**Work required:**
Omitting the images, transcribe the records below exactly as they stand.

------ Dataset entries

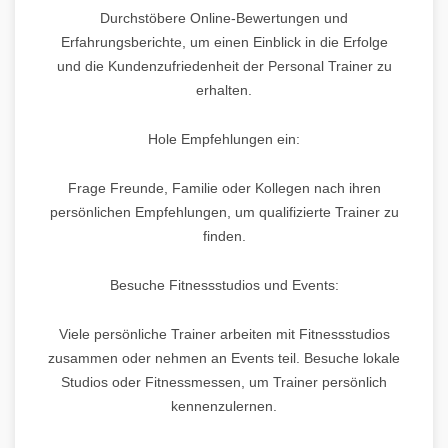
Durchstöbere Online-Bewertungen und
Erfahrungsberichte, um einen Einblick in die Erfolge
und die Kundenzufriedenheit der Personal Trainer zu
erhalten.
Hole Empfehlungen ein:
Frage Freunde, Familie oder Kollegen nach ihren
persönlichen Empfehlungen, um qualifizierte Trainer zu
finden.
Besuche Fitnessstudios und Events:
Viele persönliche Trainer arbeiten mit Fitnessstudios
zusammen oder nehmen an Events teil. Besuche lokale
Studios oder Fitnessmessen, um Trainer persönlich
kennenzulernen.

------------

**Result for this exercise:**
Durchstöbere Online-Bewertungen und
Erfahrungsberichte, um einen Einblick in die Erfolge
und die Kundenzufriedenheit der Personal Trainer zu
erhalten.
Hole Empfehlungen ein:
Frage Freunde, Familie oder Kollegen nach ihren
persönlichen Empfehlungen, um qualifizierte Trainer zu
finden.
Besuche Fitnessstudios und Events:
Viele persönliche Trainer arbeiten mit Fitnessstudios
zusammen oder nehmen an Events teil. Besuche lokale
Studios oder Fitnessmessen, um Trainer persönlich
kennenzulernen.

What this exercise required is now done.